• [Brief]
Apart from the pictures, every record here must be copied word for word.

• [Supplied records]
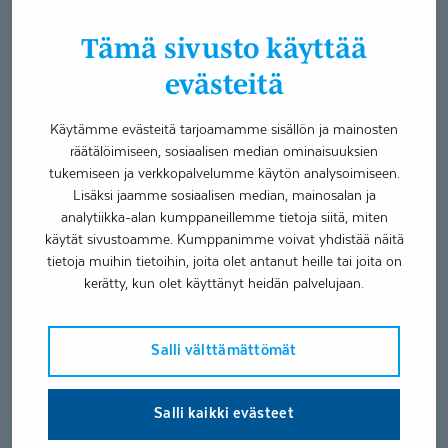
Tämä sivusto käyttää
evästeitä
Käytämme evästeitä tarjoamamme sisällön ja mainosten
räätälöimiseen, sosiaalisen median ominaisuuksien
tukemiseen ja verkkopalvelumme käytön analysoimiseen.
Ydinsanat – kielenkehi­tyksen
Lisäksi jaamme sosiaalisen median, mainosalan ja
tärkeä perusta
analytiikka-alan kumppaneillemme tietoja siitä, miten
käytät sivustoamme. Kumppanimme voivat yhdistää näitä
Asiantuntija-artikkeli
Lasten puheterapia
tietoja muihin tietoihin, joita olet antanut heille tai joita on
Puheterapia
kerätty, kun olet käyttänyt heidän palvelujaan.
Johanna Wardi
3.2.2026
Salli välttämättömät
Moni vanhempi pohtii, miten lapsen kielenkehitystä
voisi parhaiten tukea arjen keskellä. Usein
ajattelemme, että lapsen...
Salli kaikki evästeet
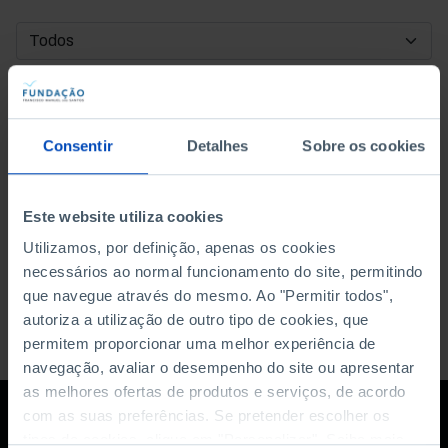
DATA DE INÍCIO
DATA DE FIM
Consentir
Detalhes
Sobre os cookies
ORDENAR POR
Este website utiliza cookies
Utilizamos, por definição, apenas os cookies
necessários ao normal funcionamento do site, permitindo
que navegue através do mesmo. Ao "Permitir todos",
autoriza a utilização de outro tipo de cookies, que
permitem proporcionar uma melhor experiência de
navegação, avaliar o desempenho do site ou apresentar
as melhores ofertas de produtos e serviços, de acordo
com as suas preferências. Se pretender escolher os
tipos de cookies, clique em "Personalizar". Saiba mais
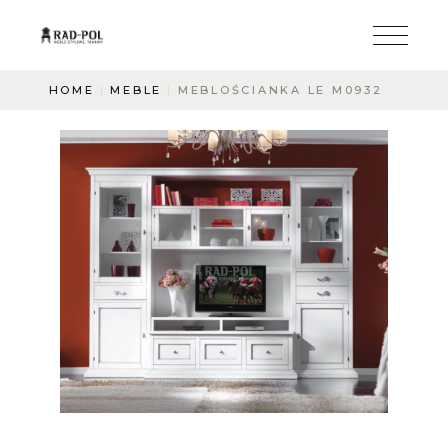
HOME
MEBLE
MEBLOŚCIANKA LE M0932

• [Answer]
Tämä sivusto käyttää
evästeitä
Käytämme evästeitä tarjoamamme sisällön ja mainosten
räätälöimiseen, sosiaalisen median ominaisuuksien
tukemiseen ja verkkopalvelumme käytön analysoimiseen.
Ydinsanat – kielenkehi­tyksen
Lisäksi jaamme sosiaalisen median, mainosalan ja
tärkeä perusta
analytiikka-alan kumppaneillemme tietoja siitä, miten
käytät sivustoamme. Kumppanimme voivat yhdistää näitä
Asiantuntija-artikkeli
Lasten puheterapia
tietoja muihin tietoihin, joita olet antanut heille tai joita on
Puheterapia
kerätty, kun olet käyttänyt heidän palvelujaan.
Johanna Wardi
3.2.2026
Salli välttämättömät
Moni vanhempi pohtii, miten lapsen kielenkehitystä
voisi parhaiten tukea arjen keskellä. Usein
ajattelemme, että lapsen...
Salli kaikki evästeet
DATA DE INÍCIO
DATA DE FIM
Consentir
Detalhes
Sobre os cookies
ORDENAR POR
Este website utiliza cookies
Utilizamos, por definição, apenas os cookies
necessários ao normal funcionamento do site, permitindo
que navegue através do mesmo. Ao "Permitir todos",
autoriza a utilização de outro tipo de cookies, que
permitem proporcionar uma melhor experiência de
navegação, avaliar o desempenho do site ou apresentar
as melhores ofertas de produtos e serviços, de acordo
com as suas preferências. Se pretender escolher os
tipos de cookies, clique em "Personalizar". Saiba mais
HOME
MEBLE
MEBLOŚCIANKA LE M0932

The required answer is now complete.